A stated ambition of the second Trump administration has been to end all “Marxist equity, transgenderism, and green new deal social engineering policies.” The first and third items on that list are self-evidently made-up targets, perhaps fantasies of a utopian future visible only in Trump’s own crosshairs: America is unfortunately neither Marxist nor equitable; the Green New Deal, of course, never passed. Even so, his administration’s campaign against “equity” and “social engineering policies” has successfully brought a significant portion of the federal government — from Head Start to Meals on Wheels, medical research funding to foreign aid — to at least a temporary halt over the past weeks.

But what about “transgenderism,” the only nonfictional item on President Donald Trump’s list? Perhaps because, unlike the Green New Deal, they actually exist, transgender people have been especially easy to single out and harm. Signed on the day of his inauguration, Trump’s executive order “Defending Women from Gender Ideology Extremism and Restoring Biological Truth to the Federal Government” requires all parts of the federal government to share the same definition of sex: “an individual’s immutable biological classification as either male or female.” Female “means a person belonging, at conception, to the sex that produces the large reproductive cell”; males produce “the small reproductive cell.” That order and ones that followed on sports, DEI, education and the military collectively constitute an attempt to exclude transgender people from the categories that make our existence legible.

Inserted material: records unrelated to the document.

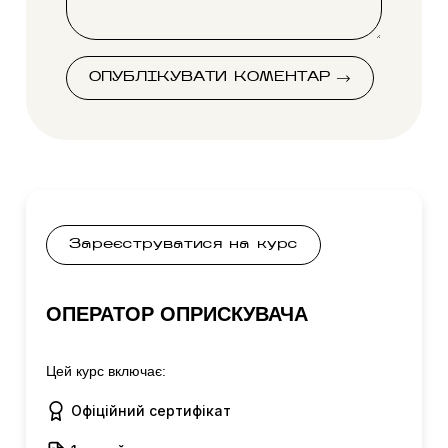
ОПУБЛІКУВАТИ КОМЕНТАР
Зареєструватися на курс
ОПЕРАТОР ОПРИСКУВАЧА
Цей курс включає:
Офіційний сертифікат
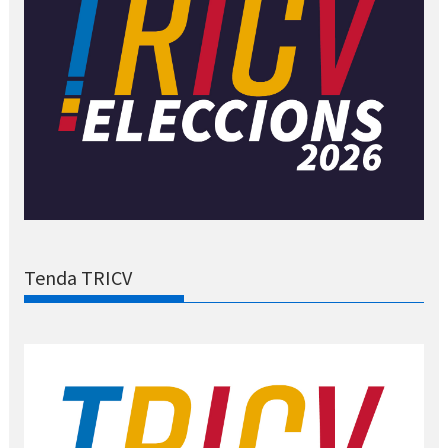
Tenda TRICV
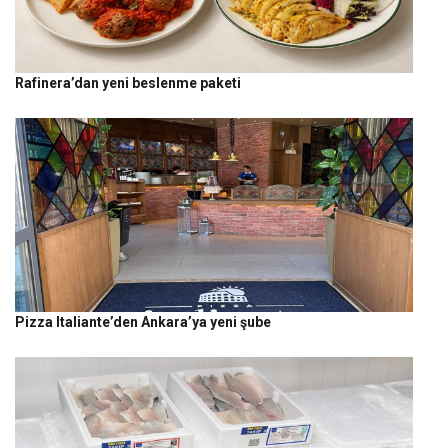
Rafinera’dan yeni beslenme paketi
Pizza Italiante’den Ankara’ya yeni şube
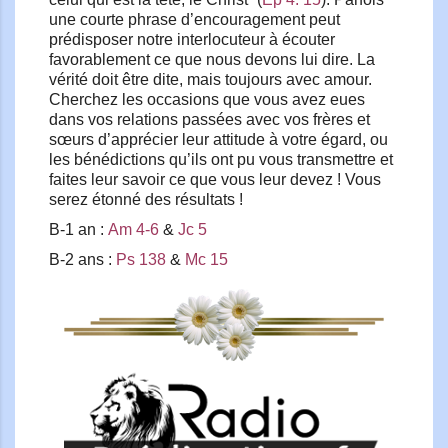
une courte phrase d’encouragement peut
prédisposer notre interlocuteur à écouter
favorablement ce que nous devons lui dire. La
vérité doit être dite, mais toujours avec amour.
Cherchez les occasions que vous avez eues
dans vos relations passées avec vos frères et
sœurs d’apprécier leur attitude à votre égard, ou
les bénédictions qu’ils ont pu vous transmettre et
faites leur savoir ce que vous leur devez ! Vous
serez étonné des résultats !
B-1 an :
Am 4-6
&
Jc 5
B-2 ans :
Ps 138
&
Mc 15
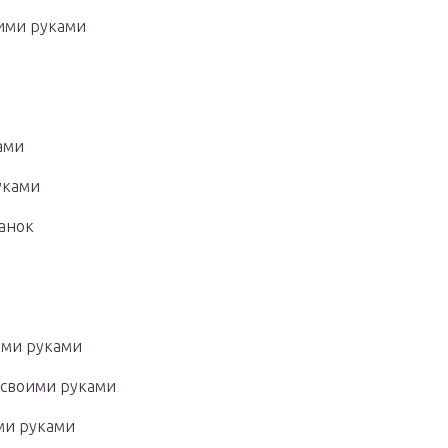
ими руками
ами
уками
анок
ими руками
 своими руками
ми руками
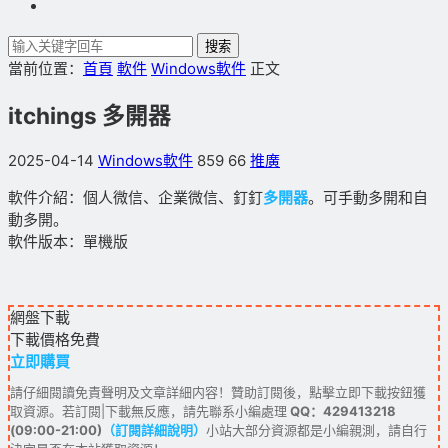
搜索
當前位置：
首頁
軟件
Windows軟件
正文
itchings 多開器
2025-04-14
Windows軟件
859
66
推廣
軟件介紹：個人微信、企業微信、釘釘
多開器
。可手動多開和自
動多開。
軟件版本：單機版
網盤下載
下載價格
免費
立即購買
請仔細閱讀免責聲明及文章詳細内容！贊助訂閱後，點擊立即下載按鈕獲
取資源。若訂閱|下載無反應，請先聯系小編處理
QQ：429413218
(09:00-21:00)
（訂閱詳細說明）
小站大部分資源都是小編親測，請自行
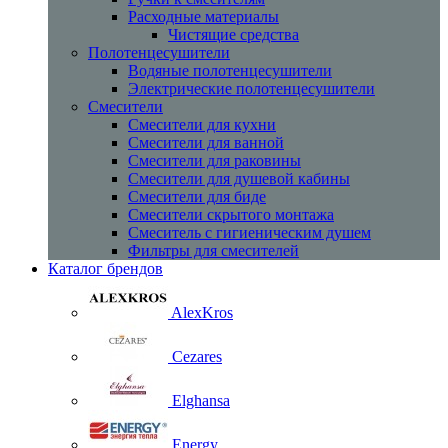
Расходные материалы
Чистящие средства
Полотенцесушители
Водяные полотенцесушители
Электрические полотенцесушители
Смесители
Смесители для кухни
Смесители для ванной
Смесители для раковины
Смесители для душевой кабины
Смесители для биде
Смесители скрытого монтажа
Смеситель с гигиеническим душем
Фильтры для смесителей
Каталог брендов
AlexKros
Cezares
Elghansa
Energy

The new definitions will be used to govern placement in sex-segregated facilities, end DEI in schools and workplaces, cut off medical care for transgender prisoners and youth, put birth sex on federal identity documents and records, bar transgender women from competing in women’s sports, block federally funded science research that refers to “transgender” or “gender,” excise “radical gender ideology” from curricula, end anti-bullying initiatives in schools, and ban transgender people from the military. These moves have not come as a surprise to transgender communities: the executive orders were consistent with campaign promises Trump made two years earlier and aligned with Project 2025’s more general statements on “transgender ideology.” (Metadata information showed that some authors of memos accompanying the directives were not government employees but were associated with Project 2025.)

Transgender people have been especially easy to single out and harm.

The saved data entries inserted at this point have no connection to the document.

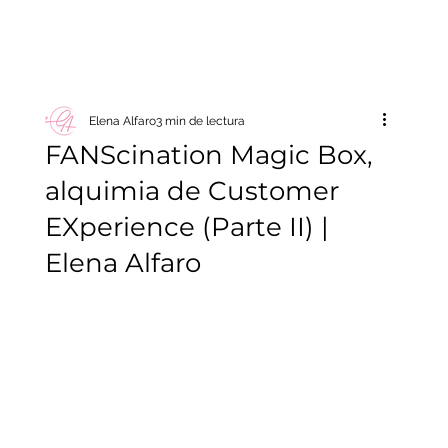
Elena Alfaro
3 min de lectura
FANScination Magic Box,
alquimia de Customer
EXperience (Parte II) |
Elena Alfaro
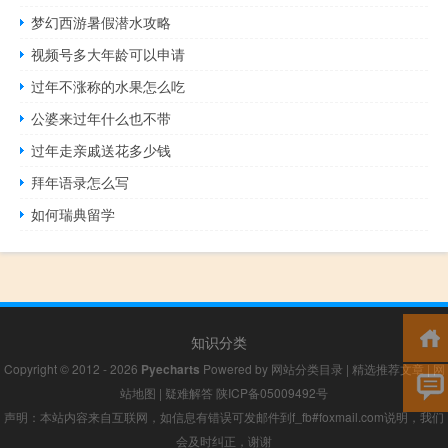
梦幻西游暑假潜水攻略
视频号多大年龄可以申请
过年不涨称的水果怎么吃
公婆来过年什么也不带
过年走亲戚送花多少钱
拜年语录怎么写
如何瑞典留学
知识分类
Copyright © 2012 - 2026
Pyecharts
Powered by
网站分类目录
|
精选推荐文章
|
网
站地图
|
疑难解答
陕ICP备05009492号
声明：本站内容来自互联网，如信息有错误可发邮件到f_fb#foxmail.com说明，我们
会及时纠正，谢谢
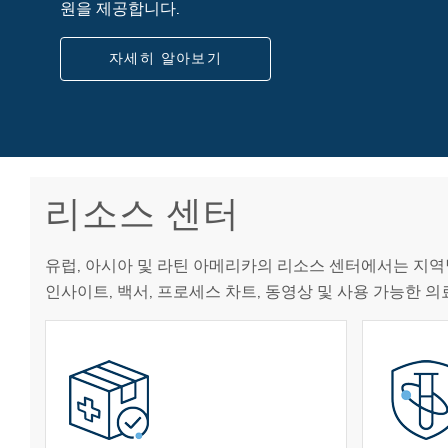
원을 제공합니다.
자세히 알아보기
리소스 센터
유럽, 아시아 및 라틴 아메리카의 리소스 센터에서는 지역
인사이트, 백서, 프로세스 차트, 동영상 및 사용 가능한 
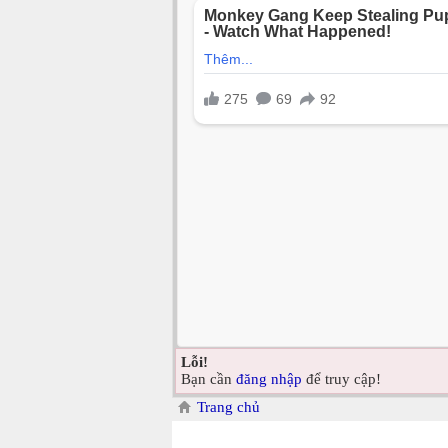
Lỗi!
Bạn cần
đăng nhập
để truy cập!
Trang chủ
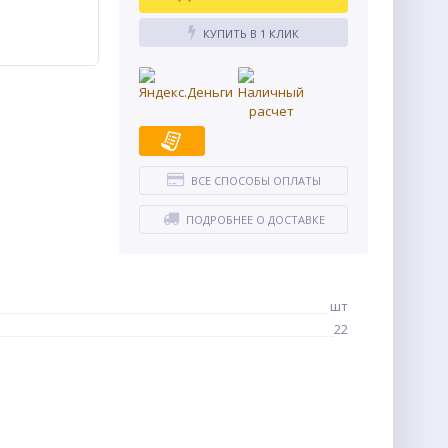
КУПИТЬ В 1 КЛИК
ВСЕ СПОСОБЫ ОПЛАТЫ
ПОДРОБНЕЕ О ДОСТАВКЕ
шт
22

What was unexpected was the speed with which agencies put these orders into effect. On Jan. 23, the Department of State instructed employees to suspend applications for changes of gender markers on passports and to stop issuing passports with gender marker of “X.” One woman who had applied for a passport renewal before the inauguration was issued a passport, dated Jan. 24, that changed her gender back to “M.” The agency explained that change was made “to match our records.” Her supporting identity documents had all listed her gender as “F,” but she assumed her application was cross-checked against a passport she had as a child.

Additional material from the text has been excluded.